How to find how many people are online in a website

I have to show how many people are online in that site. The site has developed by using ASP.NET 2.0. Currently I am using the Session start (increase by 1) and Session End Event (decrease by 1) in Global.asax. But the Session_End Event not calling properly most of the times. Is there any better way to achieve this?
You're not going to get much better then incrementing in Session_Start and decrementing in Session_End unless you use some other means like a database.
When you are authenticating your requests you could update a timestamp in the database to show that the user has been active, and after a given time (say 15 minutes), the query that collects the number of concurrent users ignores that row in the database (thus decrementing the count).
A quick Google search revealed a handy way of doing this with a HttpModule.

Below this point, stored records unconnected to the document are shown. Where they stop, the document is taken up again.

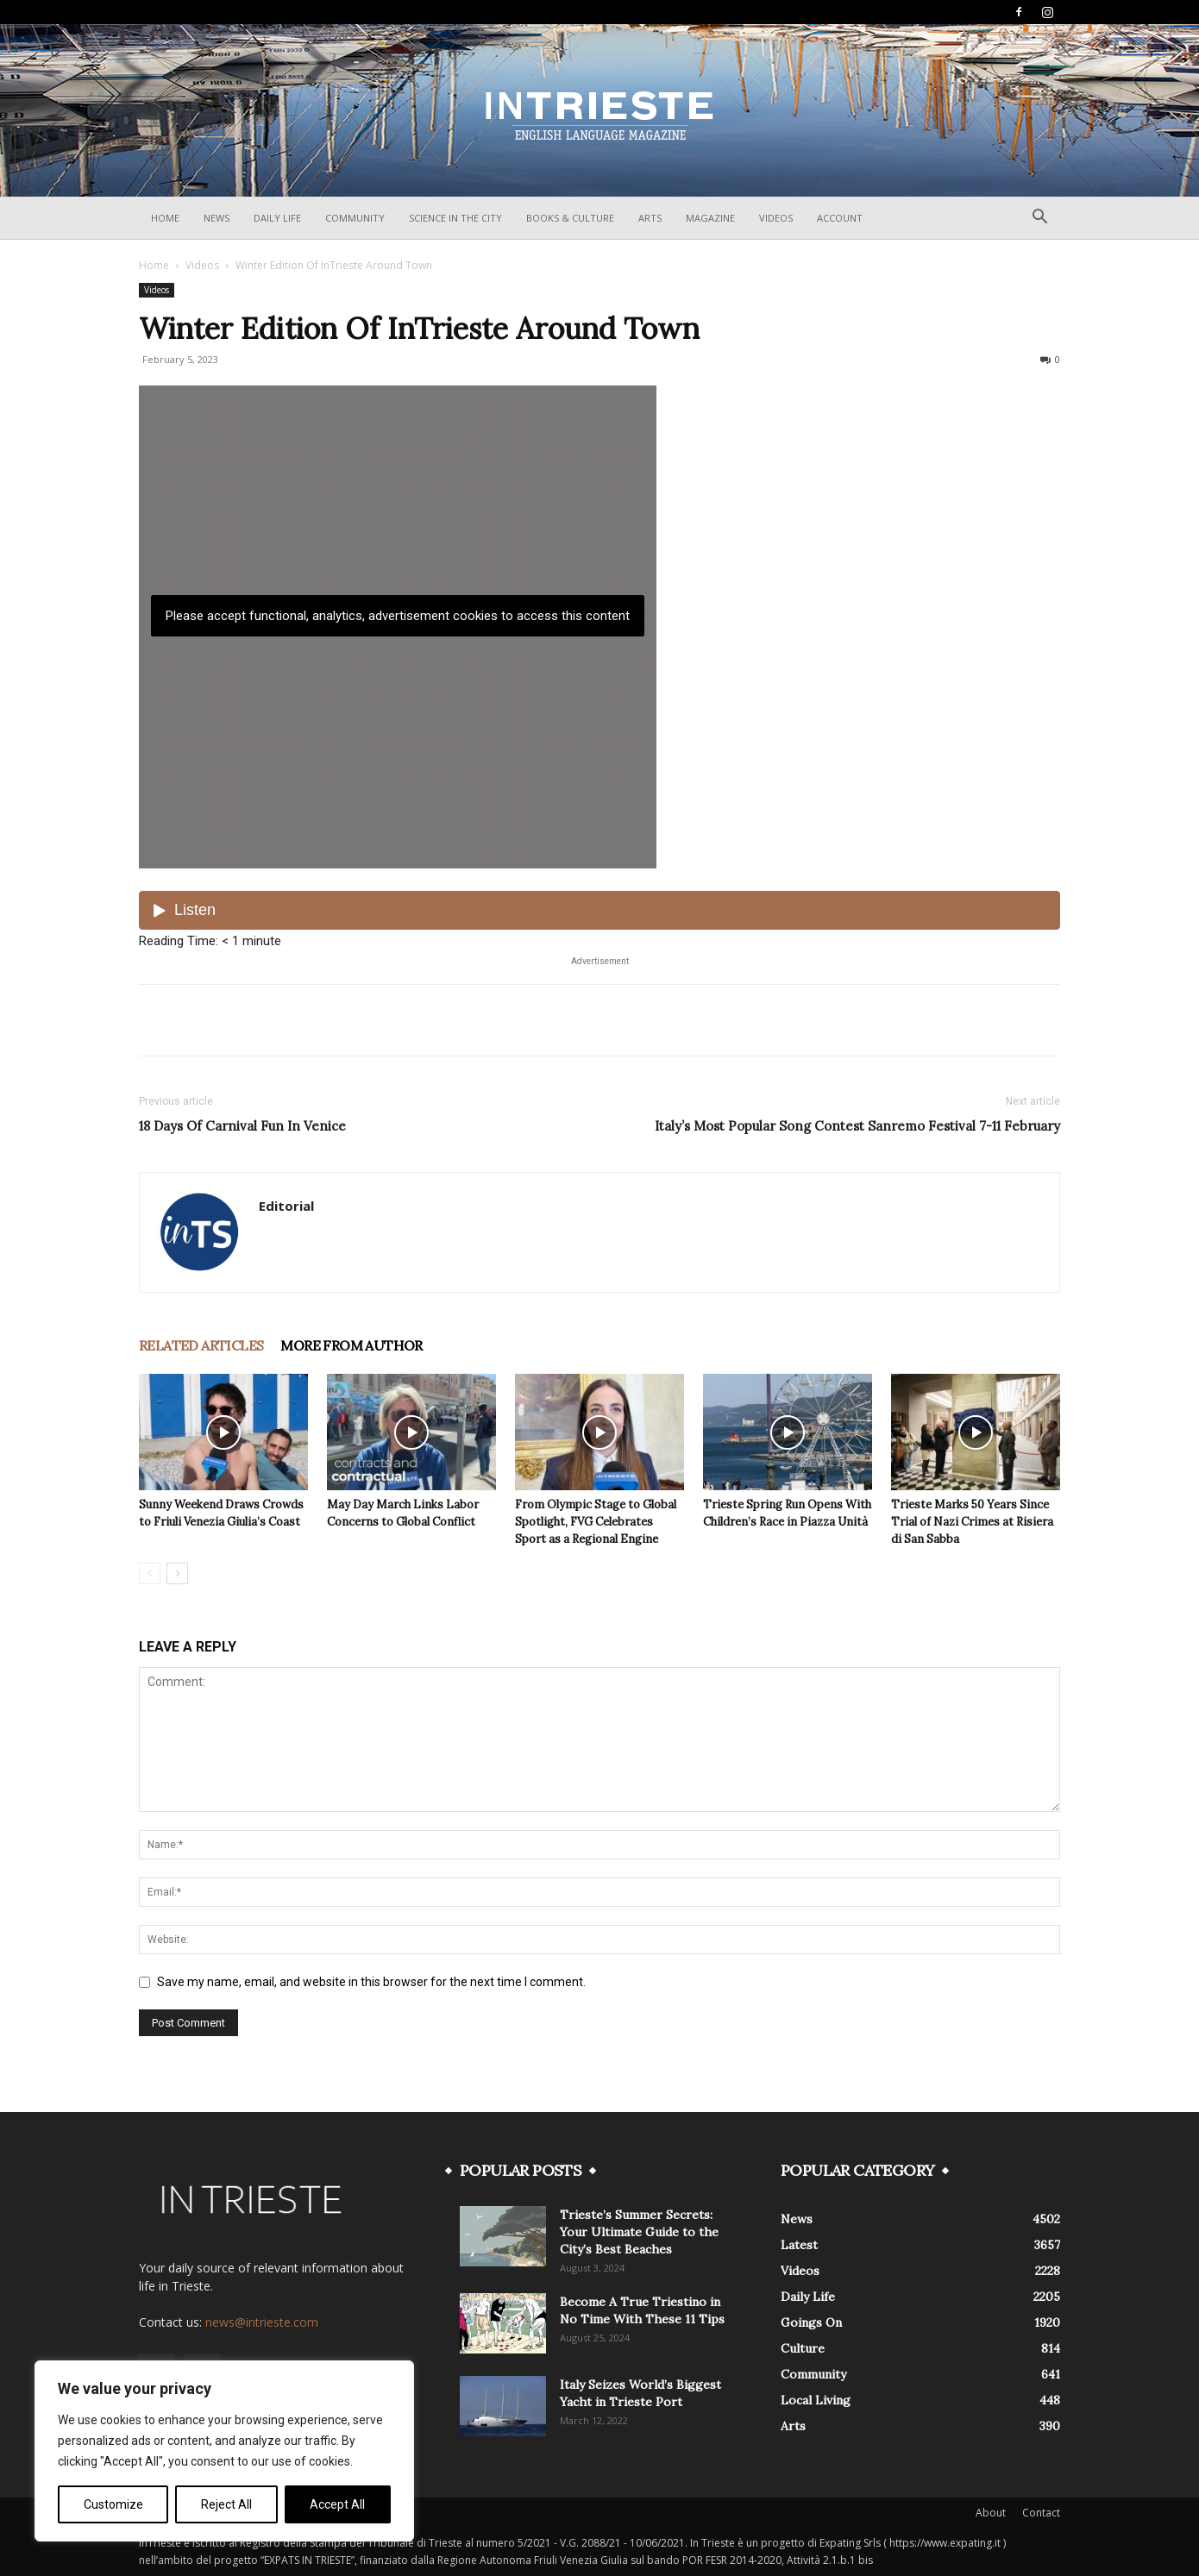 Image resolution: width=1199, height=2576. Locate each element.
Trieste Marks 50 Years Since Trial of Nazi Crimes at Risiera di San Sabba (972, 1521)
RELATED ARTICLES (201, 1345)
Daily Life (277, 217)
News (216, 217)
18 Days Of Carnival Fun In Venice (242, 1126)
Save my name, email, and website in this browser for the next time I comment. (371, 1982)
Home (165, 217)
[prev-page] (149, 1573)
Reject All (226, 2504)
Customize (113, 2504)
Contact (1041, 2512)
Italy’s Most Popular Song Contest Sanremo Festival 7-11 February (857, 1126)
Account (840, 217)
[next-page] (177, 1573)
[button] (1039, 218)
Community (355, 217)
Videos (776, 217)
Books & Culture (570, 217)
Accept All (337, 2504)
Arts (650, 217)
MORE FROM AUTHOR (351, 1345)
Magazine (710, 217)
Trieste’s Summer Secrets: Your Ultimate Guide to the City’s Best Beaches (639, 2232)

All in all, Yohann did a great job with this. It does implement a set timeout that was suggested above, but otherwise there is no set way of doing this accurately outside of checking the server's perfmon.exe and checking the WebService >> WebAppPool's count of current connections.
When I implemented this myself I used a SQL Server table to store a date/time and user info on authentication. I decremented the count by re-assesing and matching the IP addresses whenever I had to refresh the data cache (once every 10 mins).
We have the same issue in a project, after tried several methods, we end with tracking idle time of each user, when the idle time is over the session timeout, we consider the user is not online anymore. of course you also need to consider the other issue such as the user log off, or log back in after timeout...
I've done this before and can attest that Session_End will only be called if you manually destroy the session (Session.Abandon). When you think about it, it makes sense. If the user isn't on the website, the code never gets executed.
What I did was store a hashtable in Application state that contained the Username and a Datetime for the last time the user was seen on the site. For every page load I would call a function that would either insert or update this value for the current user. Then it would cull the entire list and remove all of the entries that are older than the session timeout (20 minutes or whatever). Remember to use lock or sync to avoid race conditions when making changes to this list.
This has the added benefit of not only knowing how many people, but specifically which users.
If you don't have something unique like a Username, you can use Session.SessionID instead. It should be unique per visitor of your site.
But be careful, using an Application or App Instance state variable has its own share of problems since it won't share between processes in "Web Garden Mode" or in a multi-server setup. You would need a more persistent medium such as a database or distributed cache for larger scale setups.